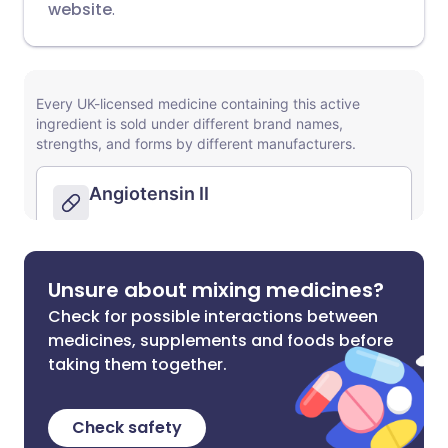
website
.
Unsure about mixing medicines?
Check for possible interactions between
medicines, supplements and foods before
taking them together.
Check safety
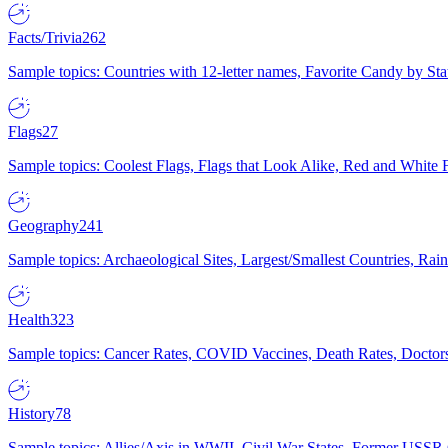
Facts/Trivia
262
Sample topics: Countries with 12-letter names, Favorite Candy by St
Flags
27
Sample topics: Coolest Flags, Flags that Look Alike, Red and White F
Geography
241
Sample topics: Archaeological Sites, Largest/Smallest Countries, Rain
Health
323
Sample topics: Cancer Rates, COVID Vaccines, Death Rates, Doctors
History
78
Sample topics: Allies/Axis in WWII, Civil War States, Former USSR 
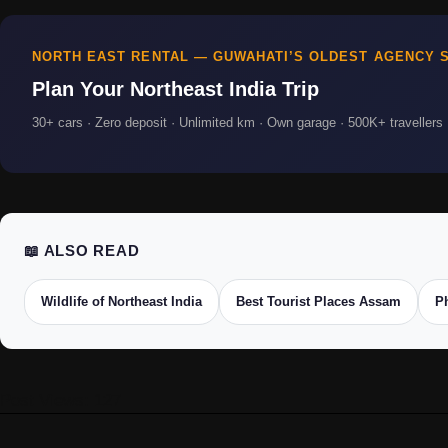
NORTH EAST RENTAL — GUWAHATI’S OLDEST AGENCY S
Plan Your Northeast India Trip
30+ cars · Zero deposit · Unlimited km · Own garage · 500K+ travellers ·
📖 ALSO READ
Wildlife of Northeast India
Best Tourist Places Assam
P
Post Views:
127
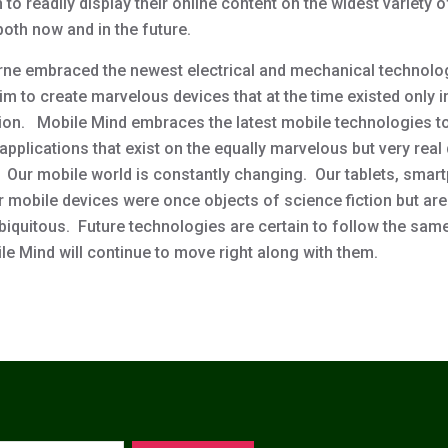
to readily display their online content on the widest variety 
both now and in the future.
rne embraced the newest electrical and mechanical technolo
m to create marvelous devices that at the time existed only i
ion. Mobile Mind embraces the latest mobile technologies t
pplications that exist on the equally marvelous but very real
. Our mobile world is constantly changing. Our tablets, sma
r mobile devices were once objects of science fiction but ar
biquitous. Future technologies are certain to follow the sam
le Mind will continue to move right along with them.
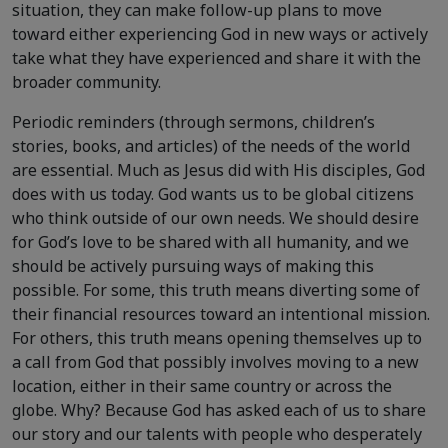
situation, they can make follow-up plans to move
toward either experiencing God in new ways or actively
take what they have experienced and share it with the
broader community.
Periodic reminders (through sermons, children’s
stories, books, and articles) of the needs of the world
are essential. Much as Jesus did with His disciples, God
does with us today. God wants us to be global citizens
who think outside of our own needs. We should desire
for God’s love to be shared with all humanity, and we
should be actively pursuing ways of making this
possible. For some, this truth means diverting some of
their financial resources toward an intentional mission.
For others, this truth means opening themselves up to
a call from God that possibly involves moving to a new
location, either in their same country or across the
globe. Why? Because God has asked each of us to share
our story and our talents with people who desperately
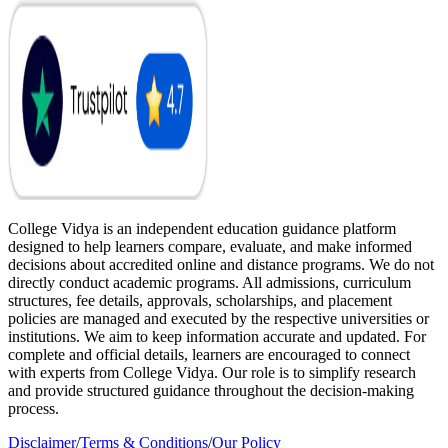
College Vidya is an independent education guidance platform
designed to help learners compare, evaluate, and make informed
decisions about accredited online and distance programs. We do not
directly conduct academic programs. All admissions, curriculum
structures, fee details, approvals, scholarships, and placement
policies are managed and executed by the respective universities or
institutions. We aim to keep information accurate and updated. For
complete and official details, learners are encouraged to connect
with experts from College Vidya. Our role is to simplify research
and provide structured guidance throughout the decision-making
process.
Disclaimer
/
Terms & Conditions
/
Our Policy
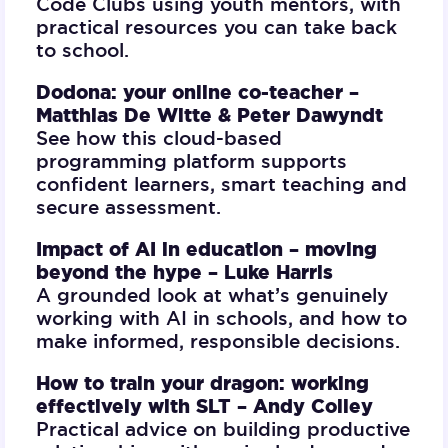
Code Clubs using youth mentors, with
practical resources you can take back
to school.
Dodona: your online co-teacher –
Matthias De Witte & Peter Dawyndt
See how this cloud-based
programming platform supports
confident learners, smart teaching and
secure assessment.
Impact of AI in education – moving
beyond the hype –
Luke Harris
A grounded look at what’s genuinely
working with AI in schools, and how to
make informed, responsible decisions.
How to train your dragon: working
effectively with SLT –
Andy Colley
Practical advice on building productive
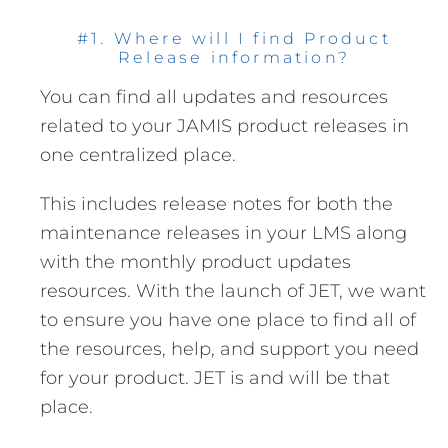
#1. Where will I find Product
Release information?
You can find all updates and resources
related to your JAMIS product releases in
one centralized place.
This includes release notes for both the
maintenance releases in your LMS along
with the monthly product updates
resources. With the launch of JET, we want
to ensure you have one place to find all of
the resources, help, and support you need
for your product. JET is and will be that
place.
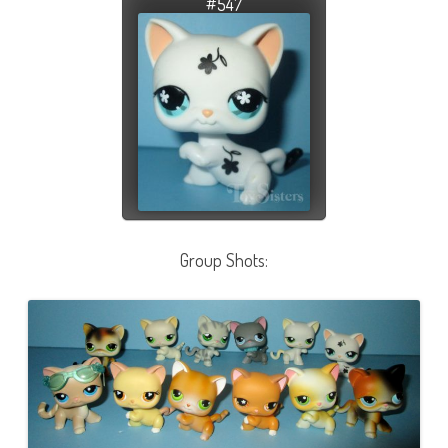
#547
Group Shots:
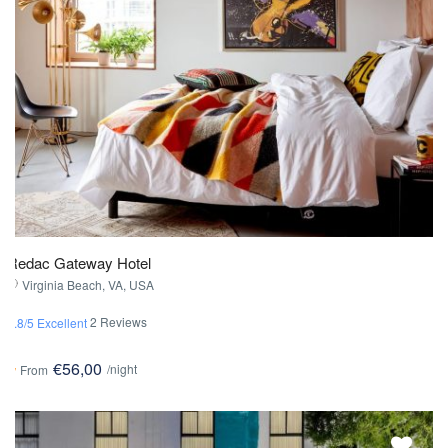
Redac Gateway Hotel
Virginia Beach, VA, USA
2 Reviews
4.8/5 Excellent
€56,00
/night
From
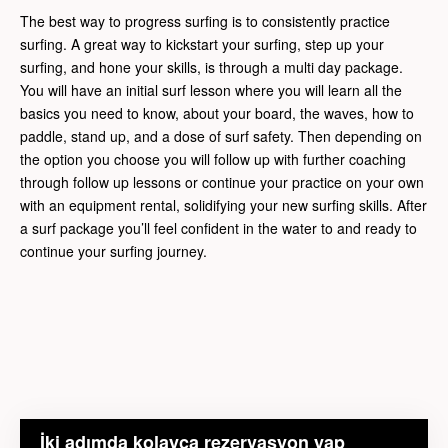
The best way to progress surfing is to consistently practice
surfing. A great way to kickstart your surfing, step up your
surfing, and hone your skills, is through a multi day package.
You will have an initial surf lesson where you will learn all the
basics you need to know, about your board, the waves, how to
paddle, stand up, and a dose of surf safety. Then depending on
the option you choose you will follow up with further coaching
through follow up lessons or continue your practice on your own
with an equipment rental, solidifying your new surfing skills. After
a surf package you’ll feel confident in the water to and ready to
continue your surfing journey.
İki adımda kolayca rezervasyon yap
###
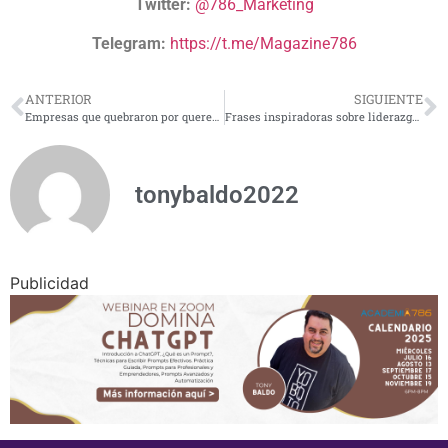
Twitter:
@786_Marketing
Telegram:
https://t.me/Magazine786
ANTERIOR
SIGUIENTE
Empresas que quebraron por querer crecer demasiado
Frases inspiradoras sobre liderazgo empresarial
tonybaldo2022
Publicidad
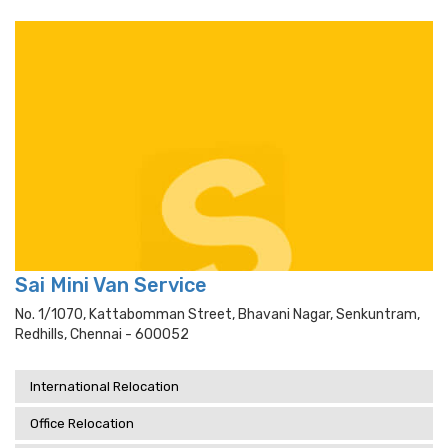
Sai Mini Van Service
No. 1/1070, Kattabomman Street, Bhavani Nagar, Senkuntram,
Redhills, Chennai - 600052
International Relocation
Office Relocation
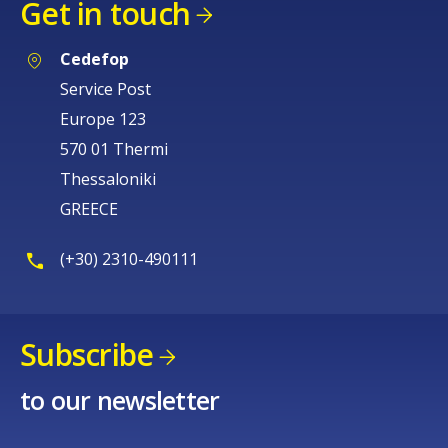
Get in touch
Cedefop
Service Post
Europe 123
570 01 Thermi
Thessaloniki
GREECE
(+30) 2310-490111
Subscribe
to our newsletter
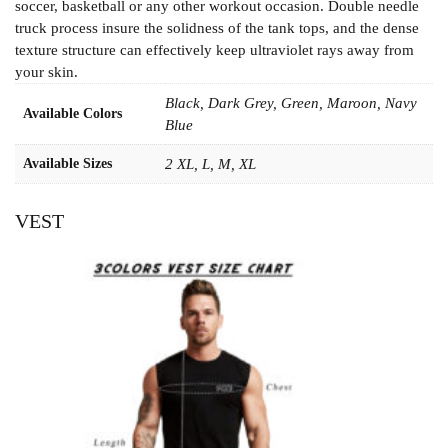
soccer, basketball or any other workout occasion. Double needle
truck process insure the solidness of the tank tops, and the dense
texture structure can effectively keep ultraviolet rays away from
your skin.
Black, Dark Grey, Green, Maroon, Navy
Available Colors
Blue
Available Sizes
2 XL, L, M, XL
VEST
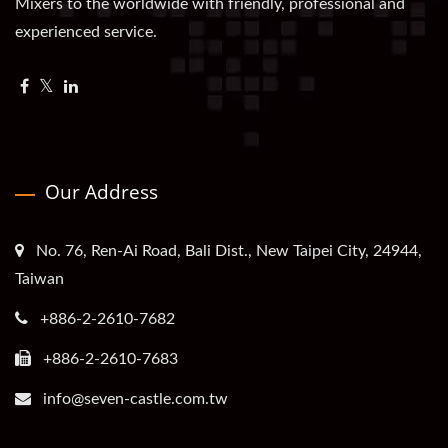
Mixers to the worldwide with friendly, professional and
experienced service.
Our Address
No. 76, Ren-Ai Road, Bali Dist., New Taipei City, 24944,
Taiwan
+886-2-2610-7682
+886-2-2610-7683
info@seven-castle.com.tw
###
Find how many lines of the entries contain "making". Respond with the number only.

2